Shrine Mont has a lot of summer camps. I went to the Music and Drama Camp (referred to as MAD Camp) for eight years. If I had a few hours, I’d love to tell you all about the crazy adventures it took me on, but I’m just going to focus on one thing: the hike up North Mountain.

We began to hike up North Mountain in Session 2 of camp. It’s about two hours up and two hours down. The first time hiking it was not easy. Parts of the trail are really rocky and unstable. And this is where I want to mention a line we heard earlier today from Romans: “…suffering produces endurance, and endurance produces character, and character produces hope…” This is basically like when you complain about something and your dad says, “It builds character!” Well, on the hike up North Mountain, we definitely felt a little suffering. But it’s all worth it once you get to the top.

Once you get to the top, it doesn’t seem like much. It’s just a bunch of trees. To get to the scenic view, you have to scale this giant grey rock. The counselors formed a system to help lift us all up and over. Once you get up there, you turn a corner, and suddenly, you are on top of the world. The view is amazing. Imagine clear, bright blue skies over the mountains that roll on for miles. We do this thing called the Shouting Prayer, where we—guess what—shout a prayer. It’s a call and response, but I’ll just read the lines to you quickly: “God loves the world, God loves us, God loves you, I love you, God loves me, I love me, Thanks be to God, Amen, Amen.” We shout it and wait after every line—you can hear the sound of our voices echo over the mountains.

However, the real fun begins when you have to climb back down that other side of the rock. Once again, the counselors had to form sort of an assembly line to help us descend the rock. Well, when I was 11, it was really scary. My legs were too short to reach the next ledge. The counselors assured me that they would catch me, but I did not believe them. It took me awhile, but I finally agreed to try again. It was kind of a leap of faith.

Trusting in others and in God is pretty hard. We don’t really know and can’t really know everything about God, or why he works the way he does, but we just have to trust. I had to trust in my counselors to know I’d get down off the rock safely. When we’re scared, we just trust. Even simple things like thunderstorms—when I was a younger camper, and there was a crazy storm in the middle of the night, I would just have to wait it out. Sometimes that’s all we can do.

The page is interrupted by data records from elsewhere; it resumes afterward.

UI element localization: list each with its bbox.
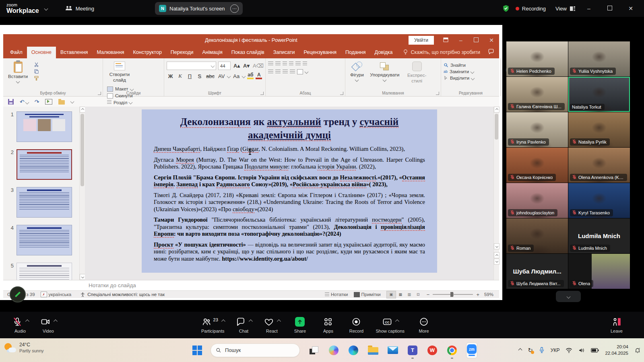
participant-tile-галина-євгенівна-ш-[interactable]: Галина Євгенівна Ш... — [506, 77, 568, 112]
scroll-down-icon[interactable] — [80, 274, 85, 280]
thumbnails-scrollbar[interactable] — [79, 107, 85, 280]
next-slide-icon[interactable] — [494, 259, 500, 265]
taskbar-search[interactable]: Пошук — [211, 343, 300, 357]
caret-up-icon[interactable] — [277, 319, 281, 323]
replace-button[interactable]: ab Замінити — [444, 69, 474, 74]
comments-toggle[interactable]: Примітки — [361, 292, 381, 297]
tray-chevron-up-icon[interactable] — [518, 348, 522, 352]
annotation-tool-button[interactable] — [10, 286, 26, 302]
slide-thumbnail-1[interactable] — [17, 111, 72, 142]
toolbar-apps[interactable]: Apps — [319, 317, 337, 333]
align-center-icon[interactable] — [275, 70, 281, 74]
format-painter-icon[interactable] — [34, 76, 39, 81]
font-name-input[interactable] — [167, 62, 216, 70]
wifi-icon[interactable] — [566, 348, 572, 353]
notes-toggle[interactable]: Нотатки — [331, 292, 348, 297]
font-style-button-abc[interactable]: abc — [205, 73, 215, 80]
scroll-up-icon[interactable] — [494, 107, 500, 113]
ppt-tab-довідка[interactable]: Довідка — [370, 47, 397, 58]
bullet-list-icon[interactable] — [268, 62, 273, 66]
participant-tile-roman[interactable]: Roman — [506, 218, 568, 253]
taskview-icon[interactable] — [308, 345, 320, 356]
participant-tile-шуба-людмила-вікт-[interactable]: Шуба Людмил...Шуба Людмила Вікт... — [506, 254, 568, 289]
slide-canvas[interactable]: Деколонизация як актуальний тренд у суча… — [142, 109, 437, 273]
toolbar-more[interactable]: More — [415, 317, 433, 333]
language-indicator[interactable]: українська — [49, 292, 72, 297]
ppt-tab-малювання[interactable]: Малювання — [92, 47, 128, 58]
cut-icon[interactable] — [34, 62, 39, 67]
select-button[interactable]: Виділити — [444, 76, 474, 80]
highlight-color-button[interactable]: аб — [247, 73, 254, 79]
open-folder-icon[interactable] — [58, 100, 65, 105]
weather-widget[interactable]: 24°C Partly sunny — [4, 341, 44, 354]
section-button[interactable]: Розділ — [107, 100, 133, 105]
tab-meeting[interactable]: Meeting — [65, 5, 94, 12]
tell-me-box[interactable]: Скажіть, що потрібно зробити — [403, 49, 481, 58]
close-button[interactable]: ✕ — [623, 5, 638, 12]
gallery-collapse-button[interactable] — [556, 291, 581, 302]
quick-styles-button[interactable]: Експрес-стилі — [403, 61, 431, 85]
ppt-tab-конструктор[interactable]: Конструктор — [129, 47, 166, 58]
participant-tile-helen-pedchenko[interactable]: Helen Pedchenko — [506, 41, 568, 76]
slideshow-view-button[interactable]: ⊡ — [414, 291, 423, 298]
participant-tile-kyryl-tarasenko[interactable]: Kyryl Tarasenko — [568, 183, 630, 218]
participant-tile-johndouglasclayton[interactable]: johndouglasclayton — [506, 183, 568, 218]
ppt-tab-анімація[interactable]: Анімація — [198, 47, 227, 58]
ppt-tab-вставлення[interactable]: Вставлення — [56, 47, 92, 58]
start-slideshow-icon[interactable] — [45, 99, 52, 105]
grow-font-button[interactable]: A▴ — [233, 62, 240, 69]
font-style-button-s[interactable]: S — [196, 73, 203, 80]
ppt-tab-подання[interactable]: Подання — [341, 47, 370, 58]
scroll-up-icon[interactable] — [80, 107, 85, 113]
dialog-launcher-icon[interactable] — [260, 92, 264, 95]
edge-icon[interactable] — [348, 345, 359, 356]
normal-view-button[interactable]: ▣ — [386, 291, 396, 298]
customize-qat-icon[interactable] — [70, 100, 74, 104]
clear-formatting-button[interactable]: A⌫ — [252, 62, 263, 69]
toolbar-record[interactable]: Record — [347, 317, 365, 333]
slide-thumbnail-3[interactable] — [17, 187, 72, 218]
ppt-tab-переходи[interactable]: Переходи — [166, 47, 198, 58]
justify-icon[interactable] — [290, 70, 295, 74]
toolbar-react[interactable]: React — [263, 317, 281, 333]
caret-up-icon[interactable] — [249, 319, 253, 323]
save-icon[interactable] — [8, 99, 14, 105]
redo-icon[interactable]: ↷ — [35, 99, 39, 105]
restore-button[interactable] — [602, 5, 617, 12]
microphone-tray-icon[interactable] — [539, 347, 545, 354]
mail-icon[interactable] — [387, 345, 398, 356]
minimize-button[interactable]: – — [581, 5, 597, 12]
toolbar-leave[interactable]: Leave — [608, 317, 625, 333]
battery-icon[interactable] — [591, 348, 599, 353]
notification-bell-icon[interactable]: z — [634, 347, 641, 354]
wps-icon[interactable]: W — [427, 345, 438, 356]
participant-tile-olena[interactable]: Olena — [568, 254, 630, 289]
participant-tile-оксана-корнієнко[interactable]: Оксана Корнієнко — [506, 148, 568, 183]
toolbar-participants[interactable]: 23Participants — [201, 317, 224, 333]
clock[interactable]: 20:04 22.04.2025 — [605, 344, 628, 356]
toolbar-audio[interactable]: Audio — [11, 317, 29, 333]
previous-slide-icon[interactable] — [494, 252, 500, 258]
participant-tile-ludmi-a-mnich[interactable]: Ludmiła MnichLudmiła Mnich — [568, 218, 630, 253]
copilot-icon[interactable] — [328, 345, 339, 356]
new-slide-button[interactable]: Створити слайд — [105, 61, 134, 84]
zoom-icon[interactable]: zm — [466, 345, 477, 356]
dialog-launcher-icon[interactable] — [436, 92, 439, 95]
numbered-list-icon[interactable] — [275, 62, 281, 66]
volume-icon[interactable] — [578, 348, 585, 353]
slide-title[interactable]: Деколонизация як актуальний тренд у суча… — [154, 115, 425, 142]
language-tray-indicator[interactable]: УКР — [551, 348, 560, 353]
zoom-out-button[interactable]: − — [427, 292, 430, 298]
participant-tile-iryna-pavlenko[interactable]: Iryna Pavlenko — [506, 112, 568, 147]
view-button[interactable]: View — [555, 6, 576, 12]
notes-pane[interactable]: Нотатки до слайда — [3, 280, 499, 290]
font-color-button[interactable]: А — [256, 73, 262, 79]
align-right-icon[interactable] — [283, 70, 288, 74]
line-spacing-icon[interactable] — [295, 62, 301, 66]
increase-indent-icon[interactable] — [289, 62, 293, 66]
font-style-button-к[interactable]: К — [176, 72, 184, 80]
slide-thumbnail-5[interactable] — [17, 263, 72, 280]
ppt-tab-файл[interactable]: Файл — [6, 47, 27, 58]
ppt-restore-button[interactable] — [469, 37, 484, 43]
scroll-down-icon[interactable] — [494, 243, 500, 249]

A more recent time of stress was the college application process. It was a whirlwind of essay-writing, transcript-sending and decision-making. I had no idea where I wanted to go. And waiting to hear back was like watching grass grow.

Another tradition at camp is having a “feeling check” every night before bed. We go around the cabin and answer a few questions, one of which is usually: “Where did you see God today?” This question is pretty easy to answer at Shrine Mont. Like I said, it’s truly a place apart. However, back in the “real world,” it’s sometimes harder to see God
at work. Romans says “God’s love has been poured into our hearts through the Holy Spirit that has been given to us.” I believe that we need to take this love and spread it as far as it will go, no matter where we are or whom we’re with. Camp is so great because of the unconditional love there. I want to take that and share it with the community.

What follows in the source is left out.